Approaches to the production of avocado cuttings with etiolated bases, and the endogenous changes involve in the rooting process
Goren, M. (1982) Unpublished MSc Thesis, The Hebrew University of Jerusalem, Israel
Etiolation of bases of cuttings is an efficient way to increase their rooting potential. In this study different techniques for obtaining high yield of etiolated avocado cuttings were examined. This was achieved by a method which involved various regimes of light and dark periods in the following steps of production:
1. Stock plants were pruned so that only one main branch was left. Side branches which developed at the lower part of the plant were cut above the ring of buds so that large number of buds developed in a limited area in each stock plant.
2. Exposure of the buds to light was shown to be the most efficient way to induce bud burst out
3. The buds were kept in a dark environment during the initial stages of growth for the purpose of obtaining etiolated twigs.
4. The bases of the secondary branches were covered with a transparent paste in order to maintain their etiolation while the rest of the branch was exposed to light.
This paste was developed during the study and contained other chemicals which prevented rotting and enhanced rooting. To the best of my knowledge this is the first time such a paste has been used for the production of etiolated cutting bases.
The above technique permitted the use of the same stock plants in repeated cycles of cutting production. Moreover, it was found that the older the stock plants were the higher the yield of cuttings.
Repeated experiments have demonstrated that cuttings with etiolated bases rooted at higher rates and in shorter time than cuttings with green bases. Additional treatments such as high levels of IBA in the rooting powder, in the paste and ringing of the cuttings increased rooting rates but not to a significant degree.

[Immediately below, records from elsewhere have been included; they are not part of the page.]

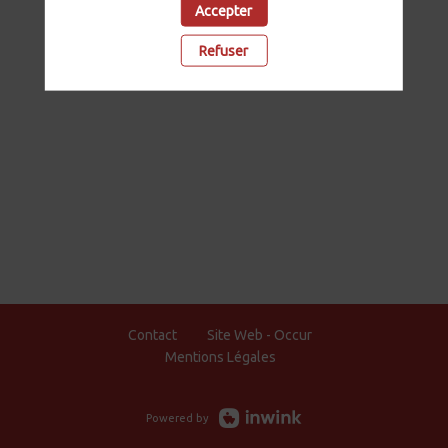
Accepter
Refuser
Contact
Site Web - Occur
Mentions Légales
Powered by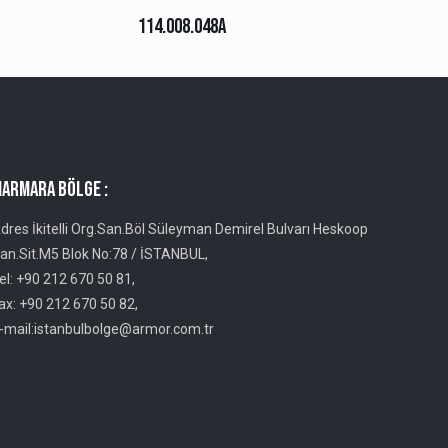
114.008.048A
ARMARA BÖLGE :
dres İkitelli Org.San.Böl Süleyman Demirel Bulvarı Heskoop
an.Sit.M5 Blok No:78 / İSTANBUL,
el: +90 212 670 50 81,
ax: +90 212 670 50 82,
-mail:istanbulbolge@armor.com.tr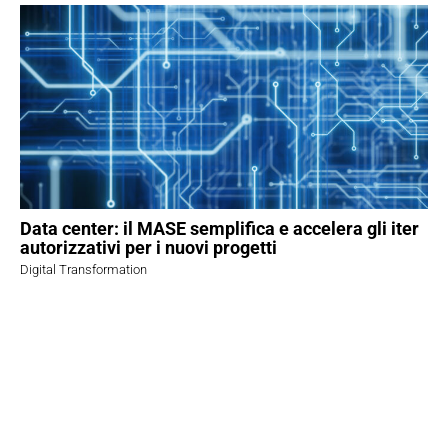
Data center: il MASE semplifica e accelera gli iter
autorizzativi per i nuovi progetti
Digital Transformation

Cell and tissues at the bases of the etiolated cuttings differed from the green cuttings in the degree of differentiation, sclarification, lignification (which was lower for etiolated cuttings) and the number of parenchymatic cells (which was greater). Anatomical studies of the adventitious roots initiation and differentiation revealed the following developmental stages:
1. The formation of an initiation site around which cell division occurs. This was found in the starch sheath outside the pericycle strands;
2. Development of distinct meristems;
3. Differentiation of the meristemoids with well defined tissues; and
4. Termination of root differentiation and root growth.
In cuttings whose bases were etiolated this process was completed 40 days after planting. In green cuttings rooting was much slower, fifty days after planting the cuttings were only in the first stages of initiation.

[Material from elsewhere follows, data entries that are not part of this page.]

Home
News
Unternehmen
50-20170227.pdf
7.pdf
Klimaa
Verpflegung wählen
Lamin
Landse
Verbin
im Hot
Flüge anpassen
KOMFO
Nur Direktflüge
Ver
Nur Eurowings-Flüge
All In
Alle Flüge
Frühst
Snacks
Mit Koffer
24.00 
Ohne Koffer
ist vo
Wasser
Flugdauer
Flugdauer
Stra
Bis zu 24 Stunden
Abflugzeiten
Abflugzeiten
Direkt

Tests were conducted for content of endogenous rooting promoters which were extracted from the leaves and bases of the cuttings during the rooting process. Crude extracts were separated by paper chromatography and sections from the chromatogram were tested separately. Two inducing regions were detected one, at Rf = 0.4-0.6 in leaves and cuttings bases and the other at Rf = 0.9-1.0 in leaves alone. At the time of separation of the cuttings from the stock plants the level of the rooting promoter at Rf = 0.4-0.5 was quite low. Ten days after the cuttings were planted a peak level of root promotion was found in leaves cuttings which had etiolated bases at the same chromatogram region. Maximal activity was detected 20 days after planting in the bases of the cuttings. This finding suggests the possibility that biosynthesis of rooting promoter(s) takes place in the leaves and is then transferred to the cutting bases. In green cuttings a similar trend was observed but the promoting activity level was much lower. The region, Rf = 0.9-1.0, which was active in leaves alone demonstrated an opposite trend to the activity of the Rf = 0.4-0.5 region. High activity of the one was associated with low activity of the other. This finding suggests a possible relationship between the two rooting promoters.